C’è una linea di frontiera invisibile negli abissi marini, che divide gli animali dotati di guscio da quelli che ne sono privi: si trova a oltre 4 chilometri di profondità, dove la luce del Sole non arriva, le temperature sono comprese tra 0,5 e 3 gradi e la pressione è elevatissima. Il confine è stato scoperto nel corso di 12 spedizioni, da ricercatori guidati dal Centro Nazionale di Oceanografia britannico di Southampton. Secondo quanto afferma lo studio, pubblicato sulla rivista Nature Ecology & Evolution, il cambiamento climatico e l'acidificazione degli oceani potrebbero alterare questa frontiera, cosa che mette in pericolo l’intero ecosistema degli abissi, il più esteso della Terra visto che copre il 60% della sua superficie, ma anche il meno esplorato.
Il gruppo internazionale guidato da Erik Simon-Lledó ha studiato l’area compresa tra 3 e 6 chilometri di profondità marina nella cosiddetta zona di Clarion–Clipperton: una vasta area dell’Oceano Pacifico tra le Hawaii e il Messico che si estende per circa 6 milioni di chilometri quadrati, uno degli ambienti più remoti e incontaminati del pianeta.

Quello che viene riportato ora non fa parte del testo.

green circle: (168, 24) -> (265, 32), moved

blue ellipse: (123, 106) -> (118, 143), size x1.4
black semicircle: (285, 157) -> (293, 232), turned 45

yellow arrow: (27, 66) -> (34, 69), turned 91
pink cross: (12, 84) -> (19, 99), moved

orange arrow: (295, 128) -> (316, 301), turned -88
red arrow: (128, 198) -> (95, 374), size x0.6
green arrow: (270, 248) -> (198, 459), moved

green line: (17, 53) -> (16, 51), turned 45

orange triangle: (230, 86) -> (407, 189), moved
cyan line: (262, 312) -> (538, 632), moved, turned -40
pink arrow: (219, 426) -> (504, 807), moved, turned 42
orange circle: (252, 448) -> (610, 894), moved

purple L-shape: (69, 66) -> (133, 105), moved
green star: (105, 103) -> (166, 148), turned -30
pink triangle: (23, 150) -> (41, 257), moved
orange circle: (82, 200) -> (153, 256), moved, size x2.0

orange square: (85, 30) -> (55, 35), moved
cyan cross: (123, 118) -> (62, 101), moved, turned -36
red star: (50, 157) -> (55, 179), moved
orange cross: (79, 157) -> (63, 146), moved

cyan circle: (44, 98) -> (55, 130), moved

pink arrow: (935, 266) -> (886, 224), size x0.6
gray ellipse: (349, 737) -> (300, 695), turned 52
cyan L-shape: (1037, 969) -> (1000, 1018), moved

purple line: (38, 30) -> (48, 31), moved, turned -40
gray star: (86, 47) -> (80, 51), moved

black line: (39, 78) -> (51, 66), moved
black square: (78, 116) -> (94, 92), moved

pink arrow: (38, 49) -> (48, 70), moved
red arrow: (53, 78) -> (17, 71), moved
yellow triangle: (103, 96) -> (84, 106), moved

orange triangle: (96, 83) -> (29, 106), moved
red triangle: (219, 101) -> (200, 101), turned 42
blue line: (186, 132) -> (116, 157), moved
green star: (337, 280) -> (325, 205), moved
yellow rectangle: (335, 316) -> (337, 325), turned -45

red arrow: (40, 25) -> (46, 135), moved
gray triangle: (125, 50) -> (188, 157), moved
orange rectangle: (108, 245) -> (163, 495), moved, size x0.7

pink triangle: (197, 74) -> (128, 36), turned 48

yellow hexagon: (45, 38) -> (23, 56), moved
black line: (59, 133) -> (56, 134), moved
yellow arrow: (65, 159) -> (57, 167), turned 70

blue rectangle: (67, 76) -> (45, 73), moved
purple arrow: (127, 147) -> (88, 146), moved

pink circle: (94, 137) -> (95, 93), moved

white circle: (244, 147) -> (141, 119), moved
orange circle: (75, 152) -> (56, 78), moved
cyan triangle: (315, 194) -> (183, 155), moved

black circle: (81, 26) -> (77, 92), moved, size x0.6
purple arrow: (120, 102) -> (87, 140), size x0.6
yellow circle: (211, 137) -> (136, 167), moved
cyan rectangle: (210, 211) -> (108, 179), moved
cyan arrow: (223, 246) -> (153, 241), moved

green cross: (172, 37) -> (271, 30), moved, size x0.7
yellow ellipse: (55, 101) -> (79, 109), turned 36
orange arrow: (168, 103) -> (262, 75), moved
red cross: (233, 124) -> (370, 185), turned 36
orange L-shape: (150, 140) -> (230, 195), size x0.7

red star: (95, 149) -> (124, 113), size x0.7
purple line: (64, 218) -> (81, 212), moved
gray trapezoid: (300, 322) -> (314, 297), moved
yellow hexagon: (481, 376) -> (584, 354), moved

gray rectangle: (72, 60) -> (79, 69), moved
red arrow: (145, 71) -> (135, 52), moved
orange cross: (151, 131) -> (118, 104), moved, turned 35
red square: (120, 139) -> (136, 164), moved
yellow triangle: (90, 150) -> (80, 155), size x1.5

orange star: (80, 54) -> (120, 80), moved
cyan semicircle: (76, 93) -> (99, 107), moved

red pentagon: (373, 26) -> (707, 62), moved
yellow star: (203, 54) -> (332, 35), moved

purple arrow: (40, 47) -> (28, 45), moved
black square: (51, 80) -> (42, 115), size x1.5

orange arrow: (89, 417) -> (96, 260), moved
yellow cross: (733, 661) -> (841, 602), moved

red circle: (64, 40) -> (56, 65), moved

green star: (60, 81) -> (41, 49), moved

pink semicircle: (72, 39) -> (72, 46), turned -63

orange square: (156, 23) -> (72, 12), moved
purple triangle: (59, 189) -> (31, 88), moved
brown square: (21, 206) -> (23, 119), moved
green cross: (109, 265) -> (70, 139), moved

Nel corso delle spedizioni, i ricercatori hanno raccolto dati su oltre 50mila animali, scoprendo che, a seconda della tipologia, si distribuiscono in due zone distinte: le profondità comprese tra 3,8 e 4,3 chilometri sono dominate da coralli molli, stelle ‘serpentine’ (parenti strette delle stelle marine), e molluschi dotati di guscio; invece, le comunità abissali che si trovano tra 4,8 e 5,3 chilometri sono composte principalmente da anemoni, spugne di vetro e cetrioli di mare.
Questa divisione è probabilmente guidata dalla disponibilità di carbonato di calcio, la sostanza che compone i gusci delle creature marine, che diventa scarsa quando si scende negli abissi. Si pensava che la biodiversità diminuisse man mano all’aumentare della profondità, invece gli autori dello studio hanno dimostrato che si mantiene abbondante anche superata la linea di confine.